Records from a collection
□ □ □ □ □ □ □

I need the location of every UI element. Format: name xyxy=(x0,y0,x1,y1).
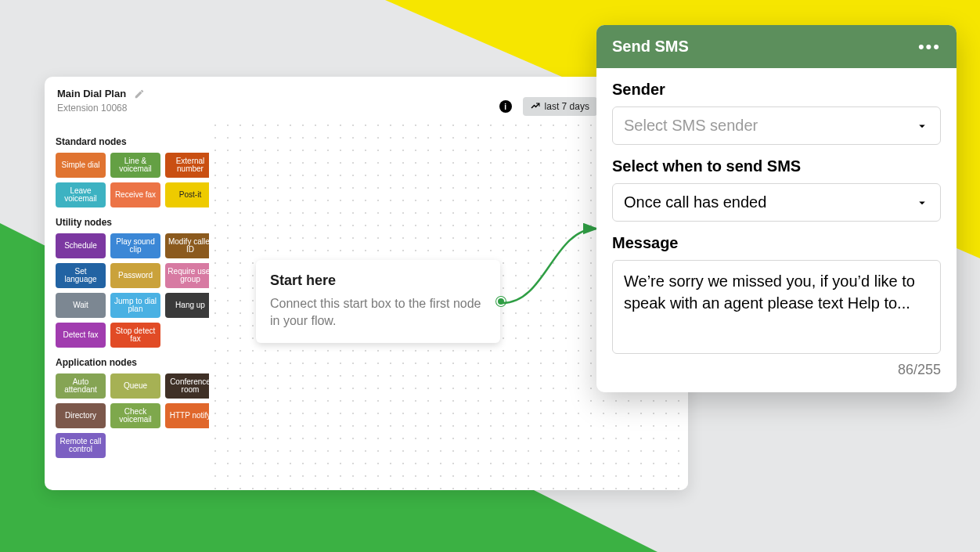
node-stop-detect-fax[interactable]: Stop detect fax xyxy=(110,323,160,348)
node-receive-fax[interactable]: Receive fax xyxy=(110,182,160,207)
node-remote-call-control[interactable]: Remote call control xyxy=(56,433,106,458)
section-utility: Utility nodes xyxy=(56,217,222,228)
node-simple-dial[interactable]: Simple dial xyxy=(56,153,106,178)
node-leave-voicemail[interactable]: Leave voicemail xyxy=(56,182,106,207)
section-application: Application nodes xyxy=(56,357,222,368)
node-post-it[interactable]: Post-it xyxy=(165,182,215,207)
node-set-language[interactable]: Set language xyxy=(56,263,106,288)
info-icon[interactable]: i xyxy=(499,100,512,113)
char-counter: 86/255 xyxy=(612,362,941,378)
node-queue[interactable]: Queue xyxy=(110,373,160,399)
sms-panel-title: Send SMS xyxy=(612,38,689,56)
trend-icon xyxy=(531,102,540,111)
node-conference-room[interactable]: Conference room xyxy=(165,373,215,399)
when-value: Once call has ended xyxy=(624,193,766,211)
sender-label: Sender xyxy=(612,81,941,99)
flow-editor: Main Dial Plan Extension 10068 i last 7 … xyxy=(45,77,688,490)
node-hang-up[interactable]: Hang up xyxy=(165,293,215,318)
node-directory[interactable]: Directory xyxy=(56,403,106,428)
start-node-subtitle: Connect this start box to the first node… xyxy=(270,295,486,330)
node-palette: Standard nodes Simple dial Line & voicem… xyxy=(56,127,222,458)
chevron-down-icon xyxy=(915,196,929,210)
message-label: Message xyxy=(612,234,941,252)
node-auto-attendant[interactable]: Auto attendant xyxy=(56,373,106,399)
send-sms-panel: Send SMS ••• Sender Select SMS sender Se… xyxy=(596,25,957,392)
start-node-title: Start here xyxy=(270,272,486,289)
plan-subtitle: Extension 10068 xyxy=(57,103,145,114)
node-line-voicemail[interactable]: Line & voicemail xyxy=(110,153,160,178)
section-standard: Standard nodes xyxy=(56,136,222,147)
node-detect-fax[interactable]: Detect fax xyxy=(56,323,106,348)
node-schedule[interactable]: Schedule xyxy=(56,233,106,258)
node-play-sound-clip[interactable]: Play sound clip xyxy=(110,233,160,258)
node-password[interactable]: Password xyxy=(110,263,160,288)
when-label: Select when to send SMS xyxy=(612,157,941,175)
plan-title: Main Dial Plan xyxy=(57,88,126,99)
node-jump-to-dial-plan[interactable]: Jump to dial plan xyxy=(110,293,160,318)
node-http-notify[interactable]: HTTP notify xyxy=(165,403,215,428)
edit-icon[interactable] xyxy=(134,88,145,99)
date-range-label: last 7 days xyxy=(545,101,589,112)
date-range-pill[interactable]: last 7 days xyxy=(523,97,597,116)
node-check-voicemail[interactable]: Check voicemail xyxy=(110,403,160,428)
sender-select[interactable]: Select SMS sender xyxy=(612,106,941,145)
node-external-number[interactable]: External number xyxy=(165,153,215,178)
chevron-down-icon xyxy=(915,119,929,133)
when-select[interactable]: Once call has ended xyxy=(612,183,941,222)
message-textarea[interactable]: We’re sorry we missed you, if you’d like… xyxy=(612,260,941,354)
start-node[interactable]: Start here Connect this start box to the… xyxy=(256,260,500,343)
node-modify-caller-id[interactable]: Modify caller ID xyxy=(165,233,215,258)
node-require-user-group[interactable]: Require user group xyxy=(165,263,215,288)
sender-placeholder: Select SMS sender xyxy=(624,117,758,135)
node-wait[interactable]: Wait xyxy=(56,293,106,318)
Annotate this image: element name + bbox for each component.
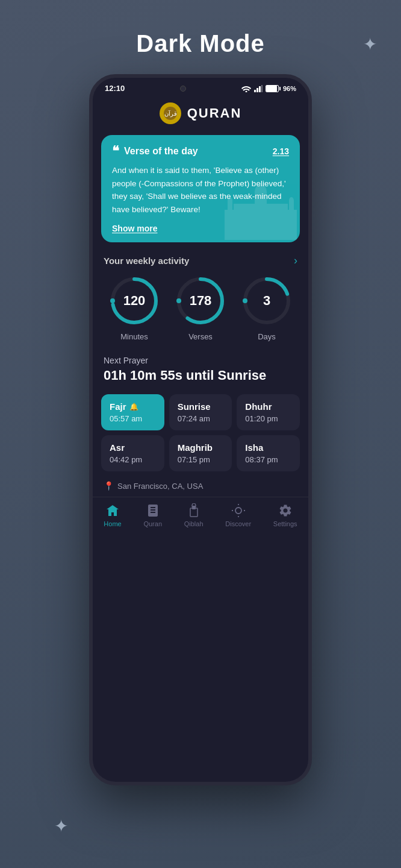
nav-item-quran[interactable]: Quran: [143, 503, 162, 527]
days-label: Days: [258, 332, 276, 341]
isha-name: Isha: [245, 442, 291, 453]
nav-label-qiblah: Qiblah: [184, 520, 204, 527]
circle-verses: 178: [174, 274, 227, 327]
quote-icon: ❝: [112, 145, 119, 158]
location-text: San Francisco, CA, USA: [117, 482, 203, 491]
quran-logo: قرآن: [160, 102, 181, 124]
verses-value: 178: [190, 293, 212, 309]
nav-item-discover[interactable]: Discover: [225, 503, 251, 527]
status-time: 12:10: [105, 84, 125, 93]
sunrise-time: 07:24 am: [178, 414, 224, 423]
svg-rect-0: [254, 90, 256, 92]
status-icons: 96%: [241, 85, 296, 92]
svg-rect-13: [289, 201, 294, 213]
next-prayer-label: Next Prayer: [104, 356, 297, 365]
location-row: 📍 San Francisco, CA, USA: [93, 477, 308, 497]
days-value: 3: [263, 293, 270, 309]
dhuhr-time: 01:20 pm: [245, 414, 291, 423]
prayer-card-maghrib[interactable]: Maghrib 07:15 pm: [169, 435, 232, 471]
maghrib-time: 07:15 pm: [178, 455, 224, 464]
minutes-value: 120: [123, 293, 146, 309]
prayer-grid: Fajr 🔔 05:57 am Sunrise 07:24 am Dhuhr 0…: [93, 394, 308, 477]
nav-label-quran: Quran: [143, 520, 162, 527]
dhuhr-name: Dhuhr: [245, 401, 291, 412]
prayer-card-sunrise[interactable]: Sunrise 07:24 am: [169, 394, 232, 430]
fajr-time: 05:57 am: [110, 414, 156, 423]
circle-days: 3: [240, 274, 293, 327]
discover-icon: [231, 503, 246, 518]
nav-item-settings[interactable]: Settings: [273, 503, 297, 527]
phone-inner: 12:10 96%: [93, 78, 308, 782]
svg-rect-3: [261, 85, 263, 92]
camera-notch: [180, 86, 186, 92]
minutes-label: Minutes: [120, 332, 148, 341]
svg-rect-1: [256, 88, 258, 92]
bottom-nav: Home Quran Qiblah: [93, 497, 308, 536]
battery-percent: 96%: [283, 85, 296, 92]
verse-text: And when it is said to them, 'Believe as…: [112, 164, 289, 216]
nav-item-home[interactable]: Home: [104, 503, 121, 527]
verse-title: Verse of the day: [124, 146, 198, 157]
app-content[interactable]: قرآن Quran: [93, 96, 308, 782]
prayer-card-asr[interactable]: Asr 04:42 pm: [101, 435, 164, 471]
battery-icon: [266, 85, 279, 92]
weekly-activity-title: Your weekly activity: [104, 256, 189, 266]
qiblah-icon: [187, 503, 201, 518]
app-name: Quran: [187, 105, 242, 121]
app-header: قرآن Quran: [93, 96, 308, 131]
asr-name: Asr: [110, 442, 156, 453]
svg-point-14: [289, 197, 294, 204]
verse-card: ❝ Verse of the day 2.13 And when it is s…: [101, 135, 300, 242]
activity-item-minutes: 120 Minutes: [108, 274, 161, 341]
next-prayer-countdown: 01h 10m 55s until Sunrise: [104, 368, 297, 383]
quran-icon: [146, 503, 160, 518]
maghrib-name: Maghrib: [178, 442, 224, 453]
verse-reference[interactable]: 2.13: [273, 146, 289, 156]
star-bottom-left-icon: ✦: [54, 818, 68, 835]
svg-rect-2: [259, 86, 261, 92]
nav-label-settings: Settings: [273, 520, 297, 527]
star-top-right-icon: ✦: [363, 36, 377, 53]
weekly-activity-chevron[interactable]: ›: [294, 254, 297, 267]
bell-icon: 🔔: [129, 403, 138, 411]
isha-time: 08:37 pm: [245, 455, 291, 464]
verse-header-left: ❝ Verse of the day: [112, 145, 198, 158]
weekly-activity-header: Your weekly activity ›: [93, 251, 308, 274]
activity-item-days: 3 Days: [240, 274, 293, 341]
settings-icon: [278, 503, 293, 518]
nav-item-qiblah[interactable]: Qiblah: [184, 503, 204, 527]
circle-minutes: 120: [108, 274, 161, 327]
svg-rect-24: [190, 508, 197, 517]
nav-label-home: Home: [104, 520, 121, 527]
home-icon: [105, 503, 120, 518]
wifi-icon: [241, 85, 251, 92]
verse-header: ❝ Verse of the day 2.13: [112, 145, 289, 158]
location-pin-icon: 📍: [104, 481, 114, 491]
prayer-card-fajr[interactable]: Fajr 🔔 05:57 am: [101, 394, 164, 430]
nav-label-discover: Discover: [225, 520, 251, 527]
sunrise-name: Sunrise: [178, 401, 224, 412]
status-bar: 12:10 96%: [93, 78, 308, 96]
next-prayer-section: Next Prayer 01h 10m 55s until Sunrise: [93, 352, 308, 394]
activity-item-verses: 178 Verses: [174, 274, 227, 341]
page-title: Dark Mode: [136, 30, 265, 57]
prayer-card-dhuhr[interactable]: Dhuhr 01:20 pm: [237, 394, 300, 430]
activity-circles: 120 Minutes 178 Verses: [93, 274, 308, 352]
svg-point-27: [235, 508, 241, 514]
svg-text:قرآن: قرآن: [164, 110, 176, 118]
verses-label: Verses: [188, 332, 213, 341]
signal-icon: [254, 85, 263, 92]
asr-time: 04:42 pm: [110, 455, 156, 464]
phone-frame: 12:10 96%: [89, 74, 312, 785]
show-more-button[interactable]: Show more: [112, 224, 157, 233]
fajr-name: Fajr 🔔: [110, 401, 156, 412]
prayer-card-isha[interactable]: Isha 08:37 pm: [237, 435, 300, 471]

□ □ □ □ □ □ □

### [Task to carry out]
From the records above, copy every line that includes the word "panel".

### [Answer box]
sms-panel-title: Send SMS xyxy=(612,38,689,56)
send-sms-panel: Send SMS ••• Sender Select SMS sender Se… xyxy=(596,25,957,392)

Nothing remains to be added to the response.